Day 14 Godly Timing

Godly Timing

Now a man named Lazarus was sick. He was from Bethany, the village of Mary and her sister Martha. This Mary, whose brother now lay sick, was the same one who poured perfume on the Lord and wiped his feet with her hair. So the sisters sent word to Jesus, “Lord, the one you love is sick.” When he heard this, Jesus said, “This sickness will not end in death. No, it is for God’s glory so that God’s son may be glorified through it.” Jesus loved Martha and her sister and Lazarus. Yet when he heard that Lazarus was sick, he stayed where he was two more days. Then he said to his disciples, “Let us go back to Judea.” “But rabbi,” they said, “a short while ago the Jews tried to stone you, and yet you are going back there” John 11:1-8

Jesus had withdrawn from Jerusalem (10:40) prior to His final Passover return. But His preparation for this supremely demanding event is interrupted by an urgent request for help. This comes from a family especially close to Him, living in Bethany. This gospel’s author, John, assumes his readers are familiar with Martha and Mary, probably from the already widely circulated, earlier synoptic gospels.

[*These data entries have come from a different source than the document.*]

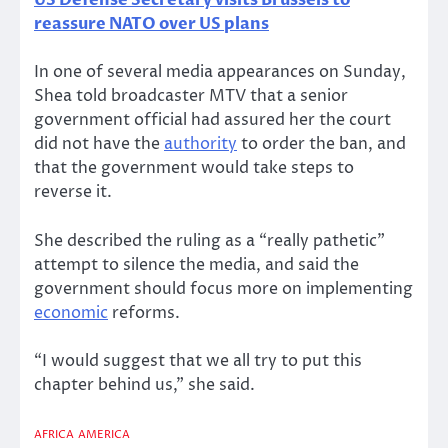
US Defense Secretary visits Brussels to
reassure NATO over US plans
In one of several media appearances on Sunday,
Shea told broadcaster MTV that a senior
government official had assured her the court
did not have the
authority
to order the ban, and
that the government would take steps to
reverse it.
She described the ruling as a “really pathetic”
attempt to silence the media, and said the
government should focus more on implementing
economic
reforms.
“I would suggest that we all try to put this
chapter behind us,” she said.
AFRICA
AMERICA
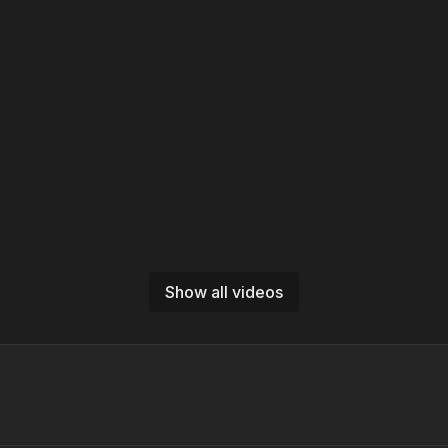
Show all videos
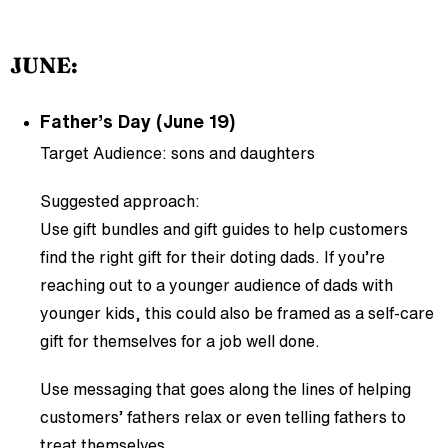
JUNE:
Father’s Day (June 19)
Target Audience: sons and daughters
Suggested approach:
Use gift bundles and gift guides to help customers
find the right gift for their doting dads. If you’re
reaching out to a younger audience of dads with
younger kids, this could also be framed as a self-care
gift for themselves for a job well done.
Use messaging that goes along the lines of helping
customers’ fathers relax or even telling fathers to
treat themselves.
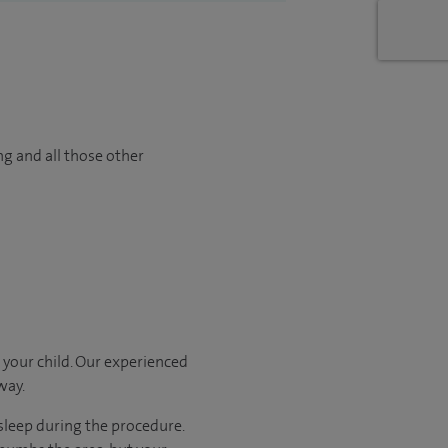
ng and all those other
 your child. Our experienced
way.
sleep during the procedure.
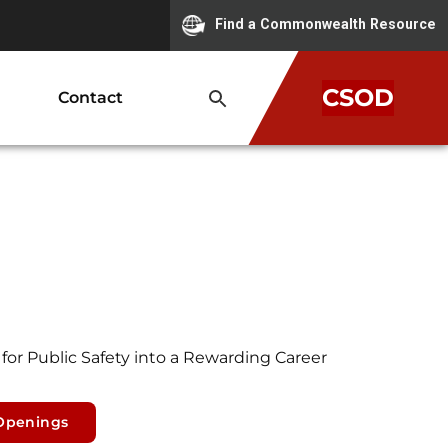
Find a Commonwealth Resource
CSOD
Contact
for Public Safety into a Rewarding Career
Openings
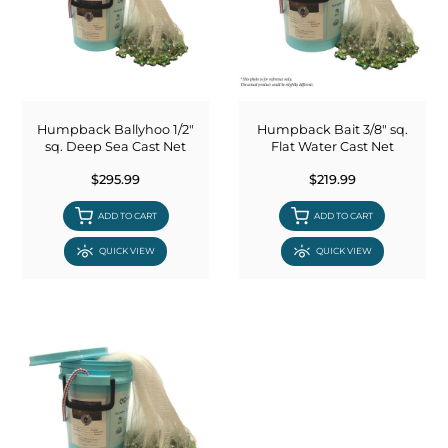
Humpback Ballyhoo 1/2"
Humpback Bait 3/8" sq.
sq. Deep Sea Cast Net
Flat Water Cast Net
$295.99
$219.99
ADD TO CART
ADD TO CART
QUICK VIEW
QUICK VIEW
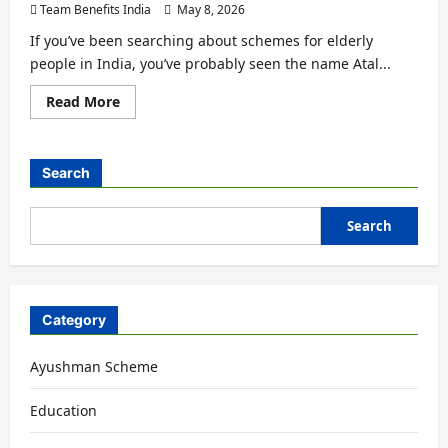
Team Benefits India
May 8, 2026
If you’ve been searching about schemes for elderly
people in India, you’ve probably seen the name Atal...
Read More
Search
Search
Category
Ayushman Scheme
Education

When Jesus got the urgent message ‘he stayed where he was two more days.’ Why? Didn’t He understand how serious the situation was? I think He did. He would have spent much of the two days praying, wrestling with the Father’s will. The disciples were right. The Jews had been wanting to stone Him. Bethany was just a small town only a few kilometres away from Jerusalem, on the eastern slopes of the Mount of Olives. Once there you’re in easy reach of the great city.

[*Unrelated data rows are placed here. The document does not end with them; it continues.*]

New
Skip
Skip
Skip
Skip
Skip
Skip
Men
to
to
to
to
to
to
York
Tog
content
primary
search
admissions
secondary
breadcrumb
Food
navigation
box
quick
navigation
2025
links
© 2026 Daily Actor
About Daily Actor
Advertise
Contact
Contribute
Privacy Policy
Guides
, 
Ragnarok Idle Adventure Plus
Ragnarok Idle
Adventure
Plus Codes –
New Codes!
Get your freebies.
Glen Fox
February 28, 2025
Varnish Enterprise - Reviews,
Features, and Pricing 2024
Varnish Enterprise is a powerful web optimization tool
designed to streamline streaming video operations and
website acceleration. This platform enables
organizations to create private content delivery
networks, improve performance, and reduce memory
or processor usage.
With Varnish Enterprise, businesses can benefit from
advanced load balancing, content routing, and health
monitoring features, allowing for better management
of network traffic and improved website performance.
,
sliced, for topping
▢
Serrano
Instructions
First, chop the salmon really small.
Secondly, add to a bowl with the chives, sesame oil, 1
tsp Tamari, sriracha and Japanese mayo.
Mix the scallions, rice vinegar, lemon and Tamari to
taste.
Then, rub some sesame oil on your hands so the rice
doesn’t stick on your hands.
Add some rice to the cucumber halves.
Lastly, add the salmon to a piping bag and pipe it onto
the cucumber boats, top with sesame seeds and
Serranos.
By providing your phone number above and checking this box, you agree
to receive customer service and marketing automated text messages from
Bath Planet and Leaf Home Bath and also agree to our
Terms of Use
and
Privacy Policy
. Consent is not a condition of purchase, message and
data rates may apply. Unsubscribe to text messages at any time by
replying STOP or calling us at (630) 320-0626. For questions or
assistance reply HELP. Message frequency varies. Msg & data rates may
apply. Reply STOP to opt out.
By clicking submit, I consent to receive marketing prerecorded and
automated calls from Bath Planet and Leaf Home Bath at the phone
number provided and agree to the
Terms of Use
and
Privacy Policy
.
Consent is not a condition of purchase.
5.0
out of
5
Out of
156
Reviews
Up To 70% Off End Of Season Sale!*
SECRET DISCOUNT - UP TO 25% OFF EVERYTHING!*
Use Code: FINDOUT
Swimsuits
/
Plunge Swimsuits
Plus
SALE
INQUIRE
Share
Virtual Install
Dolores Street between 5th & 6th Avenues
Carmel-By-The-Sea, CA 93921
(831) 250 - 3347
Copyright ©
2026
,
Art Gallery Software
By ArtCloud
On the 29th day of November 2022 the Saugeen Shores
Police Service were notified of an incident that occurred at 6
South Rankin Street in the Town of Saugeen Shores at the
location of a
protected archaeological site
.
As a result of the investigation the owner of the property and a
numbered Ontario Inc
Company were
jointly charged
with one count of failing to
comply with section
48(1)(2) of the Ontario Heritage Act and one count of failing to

So what was Jesus praying for over those two days? He would have been praying for Lazarus but also for wisdom and guidance about His own plans and movements. Somehow the two were bound up together. Lazarus’ resurrection would be the final straw in the religious leaders’ holding back their determination to have Jesus killed. But what Jesus was about to do for Lazarus would be the most powerful sign yet in John’s sequence of seven signs before Jesus’ crucifixion.

The word ‘Bethany’ means house of the poor. There is some evidence it was just that, a place where poor, sick and needy people could be cared for, a kind of hospice. When Mary poured expensive perfume on Jesus’ feet, there was strong reaction. Extravagance doesn’t go down well in a poor-house.

What does this story teach us about delays? First, that they are inevitable. Only God knows everything about everything. He knows every circumstance surrounding every event in our lives. By contrast, our minds are only part way to be fully renewed -our knowledge is limited; our motives are not always correct and our impatience leaves us unprepared for the patient ripening of God’s plans.

The second point about God’s delays is that they are not final. God follows His time line and not ours. What we think is “later than expected” He sees as “right on time.” God keeps His appointments even when that means being late for ours.